Input records:
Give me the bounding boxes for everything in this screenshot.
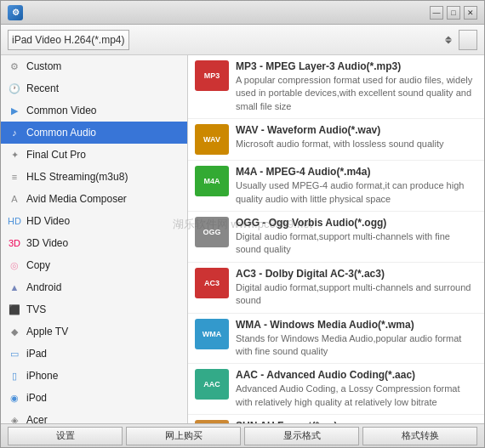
sidebar-item-ipad[interactable]: ▭iPad bbox=[1, 343, 187, 365]
convert-button[interactable]: 格式转换 bbox=[362, 427, 477, 445]
show-format-button[interactable]: 显示格式 bbox=[244, 427, 359, 445]
format-info-mp3: MP3 - MPEG Layer-3 Audio(*.mp3)A popular… bbox=[236, 60, 477, 113]
sidebar-item-hls-streaming[interactable]: ≡HLS Streaming(m3u8) bbox=[1, 166, 187, 188]
content-panel: 湖乐软件网 www.pc6359.net MP3MP3 - MPEG Layer… bbox=[188, 55, 484, 423]
maximize-button[interactable]: □ bbox=[447, 6, 460, 20]
format-info-wav: WAV - Waveform Audio(*.wav)Microsoft aud… bbox=[236, 124, 477, 150]
app-icon: ⚙ bbox=[8, 5, 23, 20]
format-item-ogg[interactable]: OGGOGG - Ogg Vorbis Audio(*.ogg)Digital … bbox=[188, 212, 484, 263]
format-item-ac3[interactable]: AC3AC3 - Dolby Digital AC-3(*.ac3)Digita… bbox=[188, 263, 484, 314]
format-item-mp3[interactable]: MP3MP3 - MPEG Layer-3 Audio(*.mp3)A popu… bbox=[188, 55, 484, 119]
sidebar-item-label-acer: Acer bbox=[26, 414, 180, 423]
format-info-m4a: M4A - MPEG-4 Audio(*.m4a)Usually used MP… bbox=[236, 166, 477, 206]
sidebar-item-label-tvs: TVS bbox=[26, 303, 180, 315]
main-content: ⚙Custom🕐Recent▶Common Video♪Common Audio… bbox=[1, 55, 484, 423]
sidebar-item-label-avid-media-composer: Avid Media Composer bbox=[26, 193, 180, 205]
format-desc-m4a: Usually used MPEG-4 audio format,it can … bbox=[236, 179, 477, 206]
sidebar-item-3d-video[interactable]: 3D3D Video bbox=[1, 232, 187, 254]
format-thumb-mp3: MP3 bbox=[195, 60, 229, 91]
format-thumb-ogg: OGG bbox=[195, 217, 229, 247]
format-title-ogg: OGG - Ogg Vorbis Audio(*.ogg) bbox=[236, 217, 477, 229]
ipad-icon: ▭ bbox=[8, 347, 21, 360]
sidebar: ⚙Custom🕐Recent▶Common Video♪Common Audio… bbox=[1, 55, 188, 423]
copy-icon: ◎ bbox=[8, 258, 21, 272]
sidebar-item-acer[interactable]: ◈Acer bbox=[1, 409, 187, 423]
sidebar-item-label-apple-tv: Apple TV bbox=[26, 326, 180, 337]
sidebar-item-label-hd-video: HD Video bbox=[26, 215, 180, 227]
sidebar-item-hd-video[interactable]: HDHD Video bbox=[1, 210, 187, 232]
common-audio-icon: ♪ bbox=[8, 126, 21, 139]
sidebar-item-label-hls-streaming: HLS Streaming(m3u8) bbox=[26, 171, 180, 183]
sidebar-item-label-ipad: iPad bbox=[26, 348, 180, 360]
format-info-ac3: AC3 - Dolby Digital AC-3(*.ac3)Digital a… bbox=[236, 268, 477, 308]
sidebar-item-label-final-cut-pro: Final Cut Pro bbox=[26, 149, 180, 161]
format-desc-aac: Advanced Audio Coding, a Lossy Compressi… bbox=[236, 383, 477, 409]
android-icon: ▲ bbox=[8, 281, 21, 294]
format-thumb-wma: WMA bbox=[195, 319, 229, 349]
format-desc-ogg: Digital audio format,support multi-chann… bbox=[236, 230, 477, 257]
common-video-icon: ▶ bbox=[8, 104, 21, 117]
sidebar-item-ipod[interactable]: ◉iPod bbox=[1, 387, 187, 409]
sidebar-item-final-cut-pro[interactable]: ✦Final Cut Pro bbox=[1, 144, 187, 166]
format-item-wma[interactable]: WMAWMA - Windows Media Audio(*.wma)Stand… bbox=[188, 314, 484, 365]
sidebar-item-label-iphone: iPhone bbox=[26, 370, 180, 382]
format-thumb-ac3: AC3 bbox=[195, 268, 229, 298]
format-title-m4a: M4A - MPEG-4 Audio(*.m4a) bbox=[236, 166, 477, 178]
format-select[interactable]: iPad Video H.264(*.mp4) bbox=[8, 30, 129, 50]
sidebar-item-recent[interactable]: 🕐Recent bbox=[1, 77, 187, 99]
online-button[interactable]: 网上购买 bbox=[126, 427, 241, 445]
sidebar-item-copy[interactable]: ◎Copy bbox=[1, 254, 187, 276]
format-thumb-m4a: M4A bbox=[195, 166, 229, 196]
sidebar-item-label-custom: Custom bbox=[26, 60, 180, 72]
sidebar-item-custom[interactable]: ⚙Custom bbox=[1, 55, 187, 77]
toolbar: iPad Video H.264(*.mp4) bbox=[1, 25, 484, 55]
sidebar-item-label-common-audio: Common Audio bbox=[26, 127, 180, 139]
3d-video-icon: 3D bbox=[8, 236, 21, 250]
custom-icon: ⚙ bbox=[8, 60, 21, 73]
sidebar-item-label-android: Android bbox=[26, 281, 180, 293]
format-title-wav: WAV - Waveform Audio(*.wav) bbox=[236, 124, 477, 136]
sidebar-item-common-audio[interactable]: ♪Common Audio bbox=[1, 122, 187, 144]
format-thumb-aac: AAC bbox=[195, 369, 229, 400]
main-window: ⚙ — □ ✕ iPad Video H.264(*.mp4) ⚙Custom🕐… bbox=[0, 0, 485, 448]
sidebar-item-apple-tv[interactable]: ◆Apple TV bbox=[1, 320, 187, 343]
sidebar-item-tvs[interactable]: ⬛TVS bbox=[1, 298, 187, 320]
format-title-mp3: MP3 - MPEG Layer-3 Audio(*.mp3) bbox=[236, 60, 477, 72]
format-item-wav[interactable]: WAVWAV - Waveform Audio(*.wav)Microsoft … bbox=[188, 119, 484, 161]
format-thumb-wav: WAV bbox=[195, 124, 229, 155]
format-desc-ac3: Digital audio format,support multi-chann… bbox=[236, 281, 477, 308]
sidebar-item-iphone[interactable]: ▯iPhone bbox=[1, 365, 187, 387]
hls-streaming-icon: ≡ bbox=[8, 170, 21, 184]
format-desc-wma: Stands for Windows Media Audio,popular a… bbox=[236, 332, 477, 359]
format-select-wrapper: iPad Video H.264(*.mp4) bbox=[8, 30, 454, 50]
sidebar-item-label-recent: Recent bbox=[26, 82, 180, 94]
format-desc-mp3: A popular compression format used for au… bbox=[236, 74, 477, 113]
iphone-icon: ▯ bbox=[8, 369, 21, 383]
sidebar-item-avid-media-composer[interactable]: AAvid Media Composer bbox=[1, 188, 187, 210]
apple-tv-icon: ◆ bbox=[8, 325, 21, 338]
format-info-wma: WMA - Windows Media Audio(*.wma)Stands f… bbox=[236, 319, 477, 359]
bottom-bar: 设置网上购买显示格式格式转换 bbox=[1, 423, 484, 447]
format-item-aac[interactable]: AACAAC - Advanced Audio Coding(*.aac)Adv… bbox=[188, 364, 484, 415]
avid-media-composer-icon: A bbox=[8, 192, 21, 206]
ipod-icon: ◉ bbox=[8, 391, 21, 405]
hd-video-icon: HD bbox=[8, 214, 21, 228]
sidebar-item-label-3d-video: 3D Video bbox=[26, 237, 180, 249]
final-cut-pro-icon: ✦ bbox=[8, 148, 21, 162]
title-bar: ⚙ — □ ✕ bbox=[1, 1, 484, 25]
sidebar-item-common-video[interactable]: ▶Common Video bbox=[1, 99, 187, 122]
close-button[interactable]: ✕ bbox=[464, 6, 477, 20]
settings-button[interactable]: 设置 bbox=[8, 427, 123, 445]
format-desc-wav: Microsoft audio format, with lossless so… bbox=[236, 138, 477, 150]
select-arrow-icon bbox=[445, 36, 452, 43]
format-item-au[interactable]: AUSUN AU Format(*.au)Digital audio forma… bbox=[188, 415, 484, 423]
tvs-icon: ⬛ bbox=[8, 303, 21, 316]
format-info-aac: AAC - Advanced Audio Coding(*.aac)Advanc… bbox=[236, 369, 477, 409]
sidebar-item-android[interactable]: ▲Android bbox=[1, 276, 187, 298]
save-as-button[interactable] bbox=[459, 30, 477, 50]
acer-icon: ◈ bbox=[8, 413, 21, 423]
format-title-aac: AAC - Advanced Audio Coding(*.aac) bbox=[236, 369, 477, 381]
minimize-button[interactable]: — bbox=[430, 6, 443, 20]
format-title-wma: WMA - Windows Media Audio(*.wma) bbox=[236, 319, 477, 331]
format-item-m4a[interactable]: M4AM4A - MPEG-4 Audio(*.m4a)Usually used… bbox=[188, 161, 484, 212]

Assignment: Only the lines holding the string "multi" are needed; copy each of them from the material above.

Exercise response:
format-desc-ogg: Digital audio format,support multi-chann… bbox=[236, 230, 477, 257]
format-desc-ac3: Digital audio format,support multi-chann… bbox=[236, 281, 477, 308]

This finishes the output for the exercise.